Arts Umbrella Architecture instructor Graham Smith talks about sustainable design, tiny houses, and how to keep an open mind

Dropping into the Architecture and Environmental Design class on a (somewhat) sunny Saturday afternoon, instructor Graham Smith is sitting back in a chair observing and commenting on his students’ projects. Today they’re starting work on a project called “Tiny Houses,” which stemmed from an event collaboration at Science World with the BC Tiny House Collective.

The parameters? Design a 100-square-foot house that holds it all. For a program that’s focused on sustainable design and architecture, it’s a natural fit. And while the project elicited a few well-meaning groans when announced (100 square feet is tiny, after all), the students are using what Smith’s taught them and applying it to the paper, glue, and cardboard in front of them.

“It’s all the same steps to build a small building as it is a large building,” explains Smith. “You still have to bring everything to it, like gas and electrical. A tiny house can be inefficient at some level. So we’re trying to think about it in a bigger picture.” Of course, tiny houses are sustainable on account of their size—they use less material and fewer resources to heat—but the class is also thinking about tiny houses in terms of their land use.

“I try to encourage the students to connect what they’re doing to their immediate surrounding,” says Smith. “If it’s on the ground, use the ground. Let the house open up to the space and expand the visuals, especially in a small unit. It gives you an opportunity to maximize the space.”

To expand on the sustainability model of tiny houses, Smith has some added project parameters for his students. If the tiny house they design is in an urban setting, then it should be designed to be part of an accretion of houses—in a tower or stackable or mobile in some way. If it’s rural, then the tiny house should be built where otherwise a large house might have stood. In that case, the tiny house should use its land allotment to further its sustainability.

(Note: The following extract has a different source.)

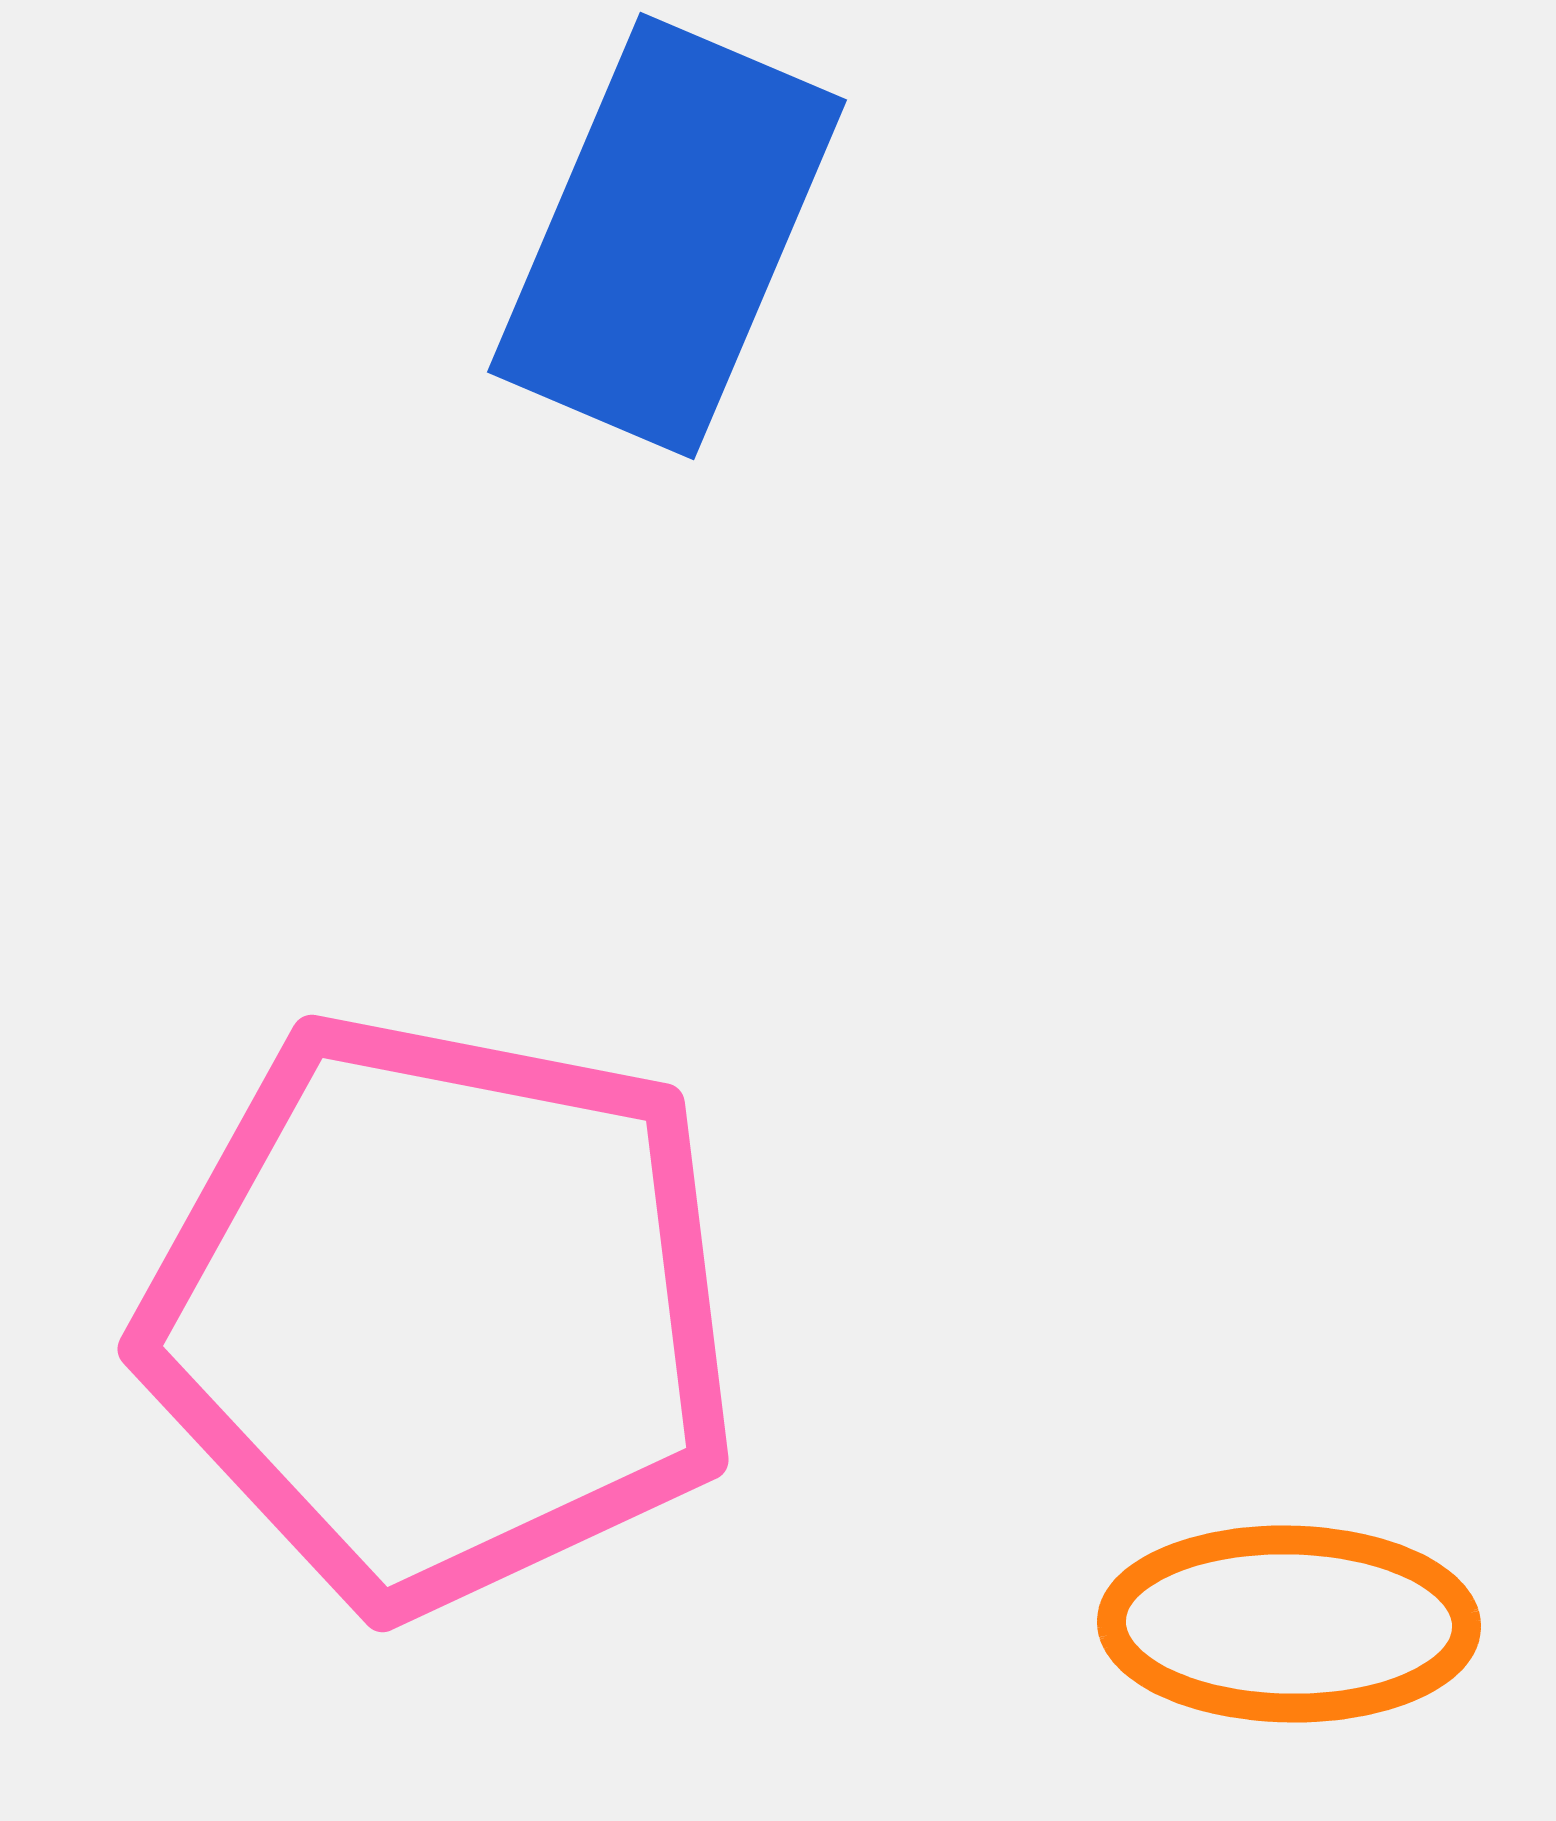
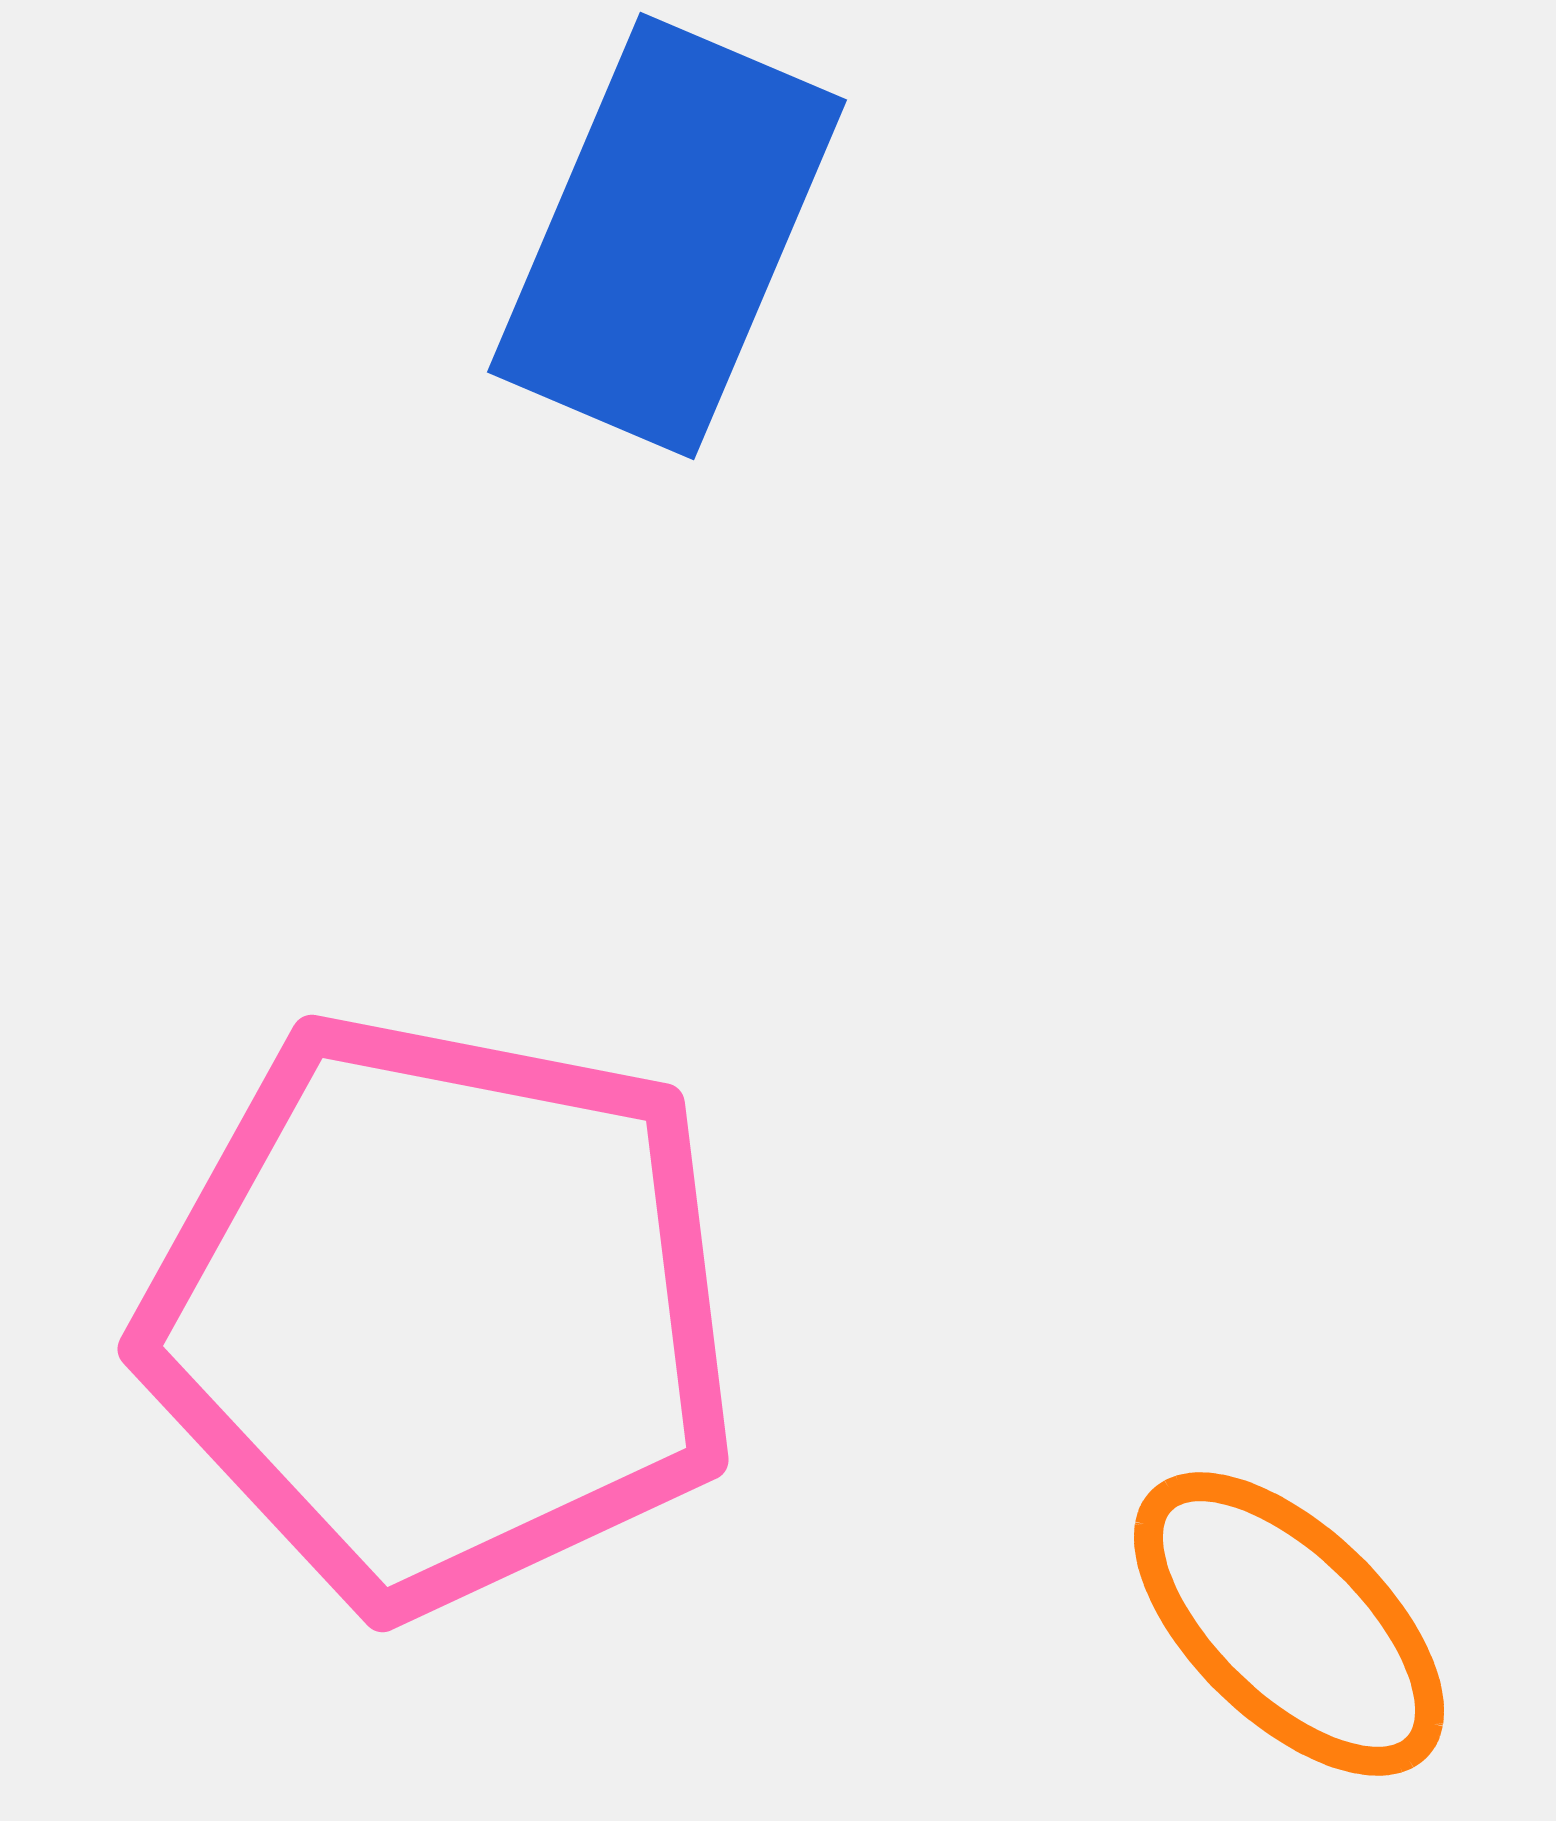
orange ellipse: rotated 43 degrees clockwise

Smith, who has 25 years of architectural experience, was an early adopter of sustainable design. His passion and cryptic humour combine to create a sustainable environment for his students. Several students have returned to his class over and over. “I call them repeat offenders,” jokes Smith.

arts umbrella teen architecture class art school

But the mood in the class is light. Smith walks about the room and makes conversation with the kids. If they have a model in progress, he sheds light on what works and what the students should watch out for. Today, he explains heat traps to one girl and recommends how to keep things to scale without measuring every tiny object to another.

Overall, Smith tries to push the kids away from creating boxes. “People will start with that because that’s what they know,” he explains. But he says the class has unique ideas too. “Some students don’t need to be pushed because they have eccentric ideas.”

While Smith doesn’t delve into the history of architecture in a lecture style, he will pull up buildings by a particular architect when a student’s work reminds him of someone. “We talk about architects, but mostly we talk about the background of sustainability,” he says.

“The thing about paper architecture is that while it may not always be buildable, it advances ideas about architecture,” says Smith. It can take technology and engineering time to catch up to what architects are imagining. “Frank Gehry may not have been able to build his designs in the 1950s,” says Smith, “But we can now.”


To see the teen Architecture and Environmental Design class students in action, drop by go, go Tiny at Science World on Saturday, May 20. You may just see the designs of the future.